A black smoker Exciting new research shows that hydrothermal vents on the deep ocean floor, believed by many to be the cradle for early life,  generated electrical currents that could have helped generate the complex carbon-based molecules that came together to produce life, as well as provide it with a power supply. Four billion years ago, such vents would have been the ideal hatcheries for life, as they provide essentially all the requirements needed for sustained abiotic chemistry and the beginnings of natural selection.

A team led by Ryuhei Nakamura at the University of Tokyo in Japan have uncovered evidence that such vents can generate electrical currents as well as bringing minerals containing iron, copper and sulphur from deep inside the Earth's crust to the seabed.


These minerals possess an excess of electrons, so Nakamura's team wanted to find out whether these electrons could generate an electric current in the vent by conducting lab-based electrical experiments on a type of sulphur-rich chimney known as a black smoker extracted from a hydrothermal vent in the middle of the South Pacific Ocean.

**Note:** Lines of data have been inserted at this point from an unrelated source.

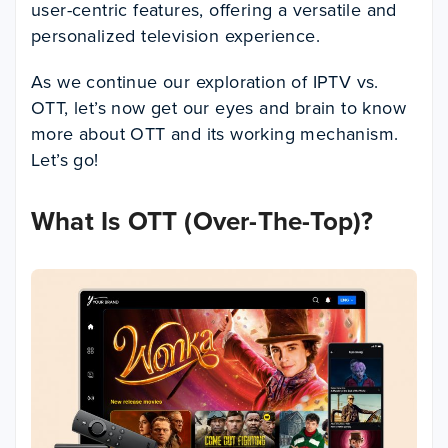
user-centric features, offering a versatile and
personalized television experience.
As we continue our exploration of IPTV vs.
OTT, let’s now get our eyes and brain to know
more about OTT and its working mechanism.
Let’s go!
What Is OTT (Over-The-Top)?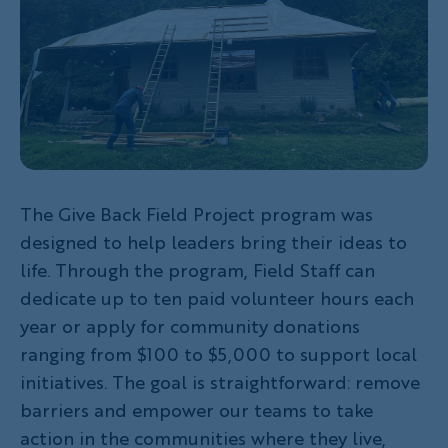
The Give Back Field Project program was
designed to help leaders bring their ideas to
life. Through the program, Field Staff can
dedicate up to ten paid volunteer hours each
year or apply for community donations
ranging from $100 to $5,000 to support local
initiatives. The goal is straightforward: remove
barriers and empower our teams to take
action in the communities where they live,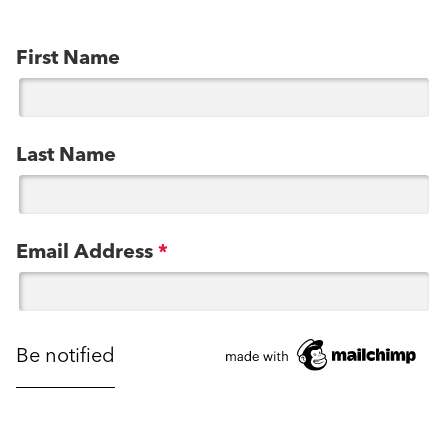
First Name
Last Name
Email Address
*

First, the team passed a current through the chimney wall to show that it could conduct electricity. They then simulated the conditions at a hydrothermal vent by pumping hot, sulphur-rich water past one side of a chimney wall, and cold, salty water past the other, which generated a weak but steady electrical current across the chimney wall. 

The team found that the chimney walls catalyse the conversion of sulphides into elemental sulphur as the hot vent fluid travels through them. The reaction releases electrons which pass through the wall to the salt water outside, where they convert dissolved oxygen into hydrogen peroxide generating the electrical current that could provide a source of energy for bacteria.

Nakamura believes that carbon dioxide took the place of oxygen, converting directly into carbon-based molecules, making complex organic molecules on the early Earth's sea floors and the chemical building blocks of life.

Their next big challenge will be to confirm that black smokers generate electricity when they are at the bottom of the ocean, not just in the lab.